Integrating Burp into Your Web App Testing Workflow

To make the most of Burp, it helps to consider how it best fits into your broader web app testing workflow. After all, no one tool can do it all.

Consider pairing Burp with other complementary open source or commercial tools:

• Send targets discovered through recon tools like Amass or Subfinder to Burp for deeper testing
• Pipe URLs or parameters harvested with tools like hakrawler or paramspider into Repeater
• Export Burp‘s proxy history to other tools using logging extensions like Logger++
• Use Burp to validate potential vulnerabilities found with other automated scanners

By treating Burp as part of a cohesive toolkit, you can efficiently flow between tasks to maximize coverage. Think holistically about your web app testing workflow, and experiment to find your ideal setup.

Extending Burp‘s Capabilities with Extensions

The true power of Burp arguably lies in its rich extensibility API that enables customization to meet your specific testing needs.
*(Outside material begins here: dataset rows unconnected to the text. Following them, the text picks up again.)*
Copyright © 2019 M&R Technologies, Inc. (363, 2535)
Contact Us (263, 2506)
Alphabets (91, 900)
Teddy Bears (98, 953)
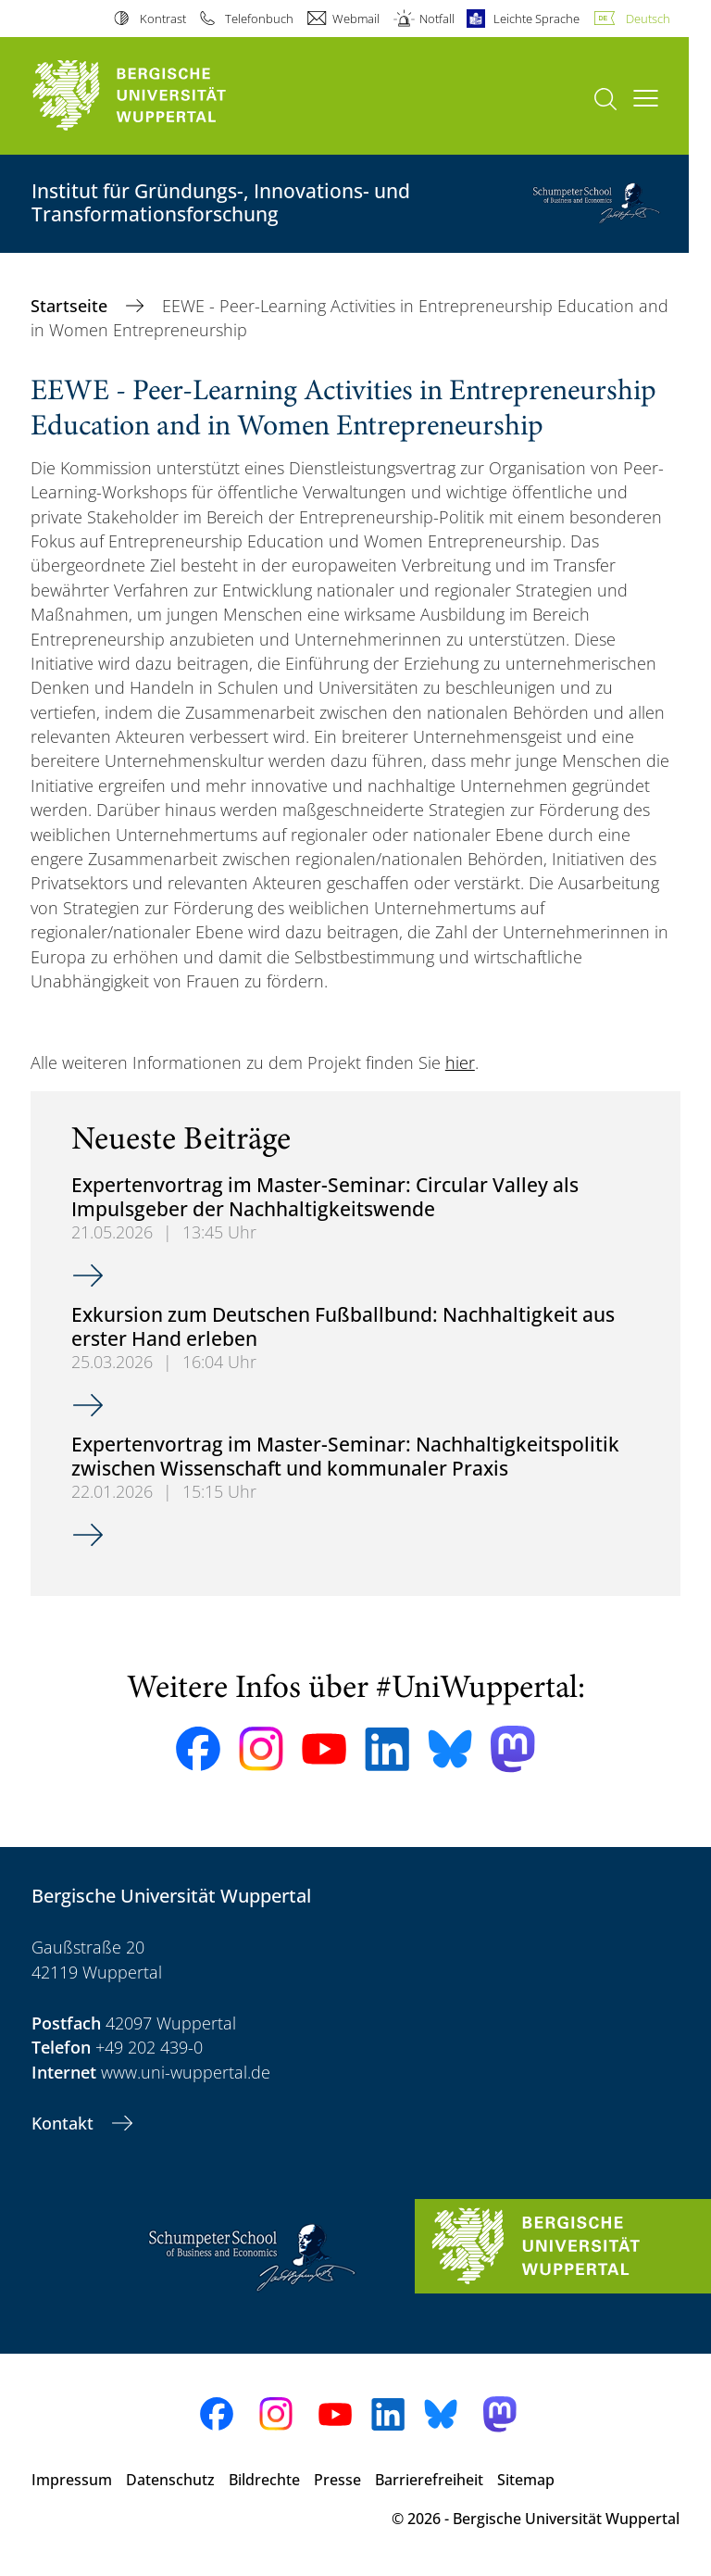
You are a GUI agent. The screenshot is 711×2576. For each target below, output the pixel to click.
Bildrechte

As of 2022, the BApp Store contains over 160 community-developed extensions. Some particularly useful ones include:

• ActiveScan++ for improved active and passive scanning rules
• Autorize and AuthMatrix for detecting authentication and authorization bypasses
• Retire.js and Software Vulnerability Scanner to identify vulnerable client-side libraries
• Turbo Intruder for high-performance fuzzing
• SAML Raider for assessing SAML Single Sign-On implementations

With such a vast ecosystem at your fingertips, it‘s worth exploring Burp extensions that align to your particular testing focus areas. And if you can‘t find the perfect extension, you can always build your own using Python or Java and the powerful Extender API.
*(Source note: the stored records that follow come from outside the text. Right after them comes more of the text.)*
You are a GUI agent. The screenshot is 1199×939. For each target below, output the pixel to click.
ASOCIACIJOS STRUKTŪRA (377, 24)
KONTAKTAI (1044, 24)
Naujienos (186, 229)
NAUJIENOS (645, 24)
Burp Suite Editions: Community vs Professional

A common question is when it makes sense to pony up for a Burp Suite Professional license instead of sticking with the free Burp Suite Community Edition. Essentially, you should consider going Pro if you:

• Need unrestricted access to automated scanning, as it‘s unavailable in the CE version
• Regularly perform long attack sequences that will hit CE‘s 1 request/sec rate limits
• Require the ability to save your work in Burp project files for later reference
• Want access to the full Extender API for developing custom testing extensions

For most professional web app penetration testers or dedicated bug bounty hunters, Burp Pro‘s capabilities easily justify the $400 annual license fee. But if you‘re just learning or only perform occasional ad-hoc testing, CE is a good place to start.

Real-World Burp Suite Web Hacking Examples

Equipped with a solid understanding of Burp‘s capabilities, let‘s walk through a couple quick case studies demonstrating its real-world usage.

On a recent web app test, I used Burp Proxy to inspect traffic and noticed sensitive data being passed in request parameters and returned in responses:

This issue would allow an attacker to harvest private details that could enable account takeover or social engineering. I reported the flaw to the app owner to get the sensitive data moved out of the URL and HTML.

Here‘s another quick win achieved by fuzzing a search field with Burp Intruder:

Loading Burp‘s built-in SQL injection payloads and fuzzing the search parameter identified a SQL injection bug. Using Repeater to optimize the payload enabled extracting data from the back-end database. Catching these types of bugs with Burp helps get them fixed fast.

Conclusion

For the modern appsec professional, Burp Suite is a truly indispensable tool. With its unparalleled feature set, it empowers you to probe web apps from all angles to uncover deeply hidden vulnerabilities. By mastering the key techniques described in this guide, you too can become a bug bounty hunter extraordinaire.

While comprehensive, this article really only scratches the surface of what Burp can do. To continue your journey to web app testing mastery, immerse yourself in PortSwigger‘s Web Security Academy and the official Burp Suite documentation.

Now fire up Burp Suite and starting hacking! Adventure awaits.